[WHAT TO PRODUCE] In the material below, find each line that contains the word "Adminlik" and copy it.

[INPUT FOR THIS TASK]

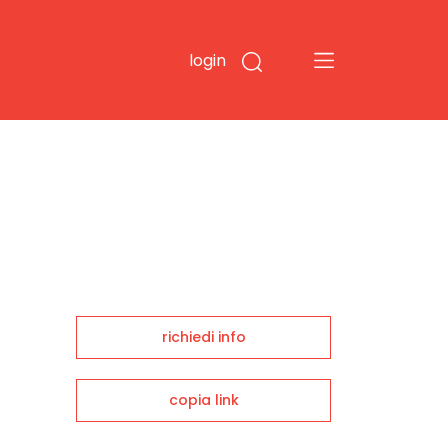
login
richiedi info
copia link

* * *

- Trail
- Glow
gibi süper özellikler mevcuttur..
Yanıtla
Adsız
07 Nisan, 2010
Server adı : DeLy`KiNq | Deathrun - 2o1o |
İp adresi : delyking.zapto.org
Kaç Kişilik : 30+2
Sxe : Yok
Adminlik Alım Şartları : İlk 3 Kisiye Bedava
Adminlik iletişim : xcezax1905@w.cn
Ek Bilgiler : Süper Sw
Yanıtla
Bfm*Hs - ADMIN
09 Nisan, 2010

---

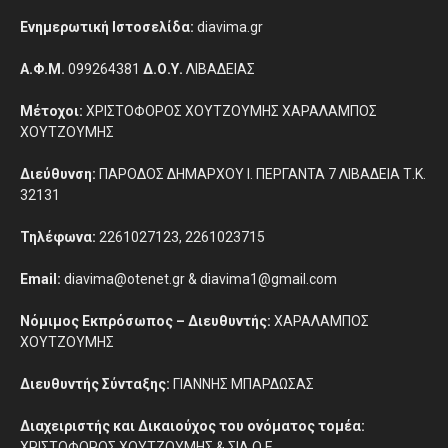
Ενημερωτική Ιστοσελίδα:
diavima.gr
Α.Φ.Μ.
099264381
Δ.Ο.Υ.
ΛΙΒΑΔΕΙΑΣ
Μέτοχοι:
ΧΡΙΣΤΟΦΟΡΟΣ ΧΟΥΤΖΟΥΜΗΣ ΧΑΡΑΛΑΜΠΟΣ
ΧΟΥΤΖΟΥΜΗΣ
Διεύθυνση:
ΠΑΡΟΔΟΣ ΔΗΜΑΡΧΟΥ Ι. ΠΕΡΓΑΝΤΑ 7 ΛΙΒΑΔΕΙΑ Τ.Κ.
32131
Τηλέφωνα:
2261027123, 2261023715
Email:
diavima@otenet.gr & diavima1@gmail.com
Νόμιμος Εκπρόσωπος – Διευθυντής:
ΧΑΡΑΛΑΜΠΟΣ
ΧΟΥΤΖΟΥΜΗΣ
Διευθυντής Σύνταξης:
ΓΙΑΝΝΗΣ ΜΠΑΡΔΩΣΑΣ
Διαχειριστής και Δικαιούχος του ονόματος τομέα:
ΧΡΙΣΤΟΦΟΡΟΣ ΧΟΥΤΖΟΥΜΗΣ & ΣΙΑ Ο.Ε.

[SOLUTION FOR THIS PROBLEM]
Adminlik Alım Şartları : İlk 3 Kisiye Bedava
Adminlik iletişim : xcezax1905@w.cn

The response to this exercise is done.